> Work instruction
Scan the data below and state how many of its lines contain the word "each", giving only the figure.

Saved data entries:
○ ○ ○

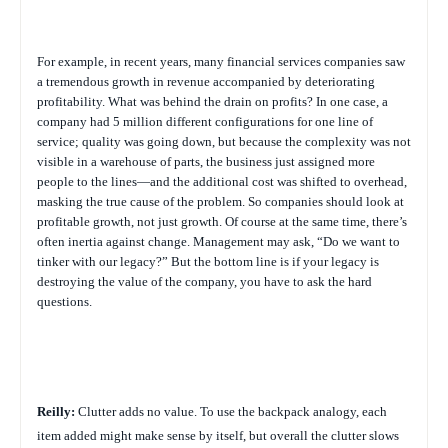
For example, in recent years, many financial services companies saw
a tremendous growth in revenue accompanied by deteriorating
profitability. What was behind the drain on profits? In one case, a
company had 5 million different configurations for one line of
service; quality was going down, but because the complexity was not
visible in a warehouse of parts, the business just assigned more
people to the lines—and the additional cost was shifted to overhead,
masking the true cause of the problem. So companies should look at
profitable growth, not just growth. Of course at the same time, there’s
often inertia against change. Management may ask, “Do we want to
tinker with our legacy?” But the bottom line is if your legacy is
destroying the value of the company, you have to ask the hard
questions.
Reilly:
Clutter adds no value. To use the backpack analogy, each
item added might make sense by itself, but overall the clutter slows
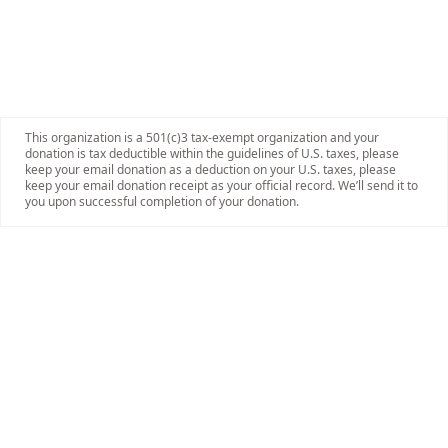
This organization is a 501(c)3 tax-exempt organization and your
donation is tax deductible within the guidelines of U.S. taxes, please
keep your email donation as a deduction on your U.S. taxes, please
keep your email donation receipt as your official record. We’ll send it to
you upon successful completion of your donation.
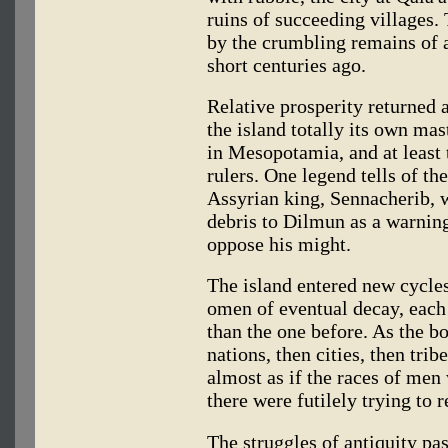
ruins of succeeding villages. 
by the crumbling remains of a
short centuries ago.
Relative prosperity returned 
the island totally its own ma
in Mesopotamia, and at least 
rulers. One legend tells of th
Assyrian king, Sennacherib, 
debris to Dilmun as a warnin
oppose his might.
The island entered new cycles
omen of eventual decay, each 
than the one before. As the bo
nations, then cities, then tri
almost as if the races of men
there were futilely trying to r
The struggles of antiquity pas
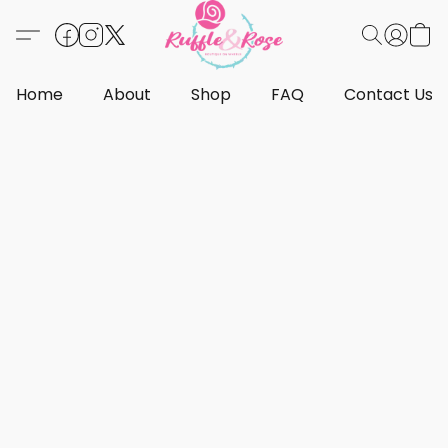
Home
About
Shop
FAQ
Contact Us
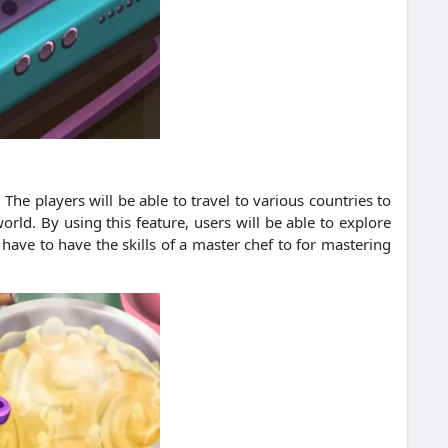
The players will be able to travel to various countries to
ld. By using this feature, users will be able to explore
have to have the skills of a master chef to for mastering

○ ○ ○

> Response for this exercise
2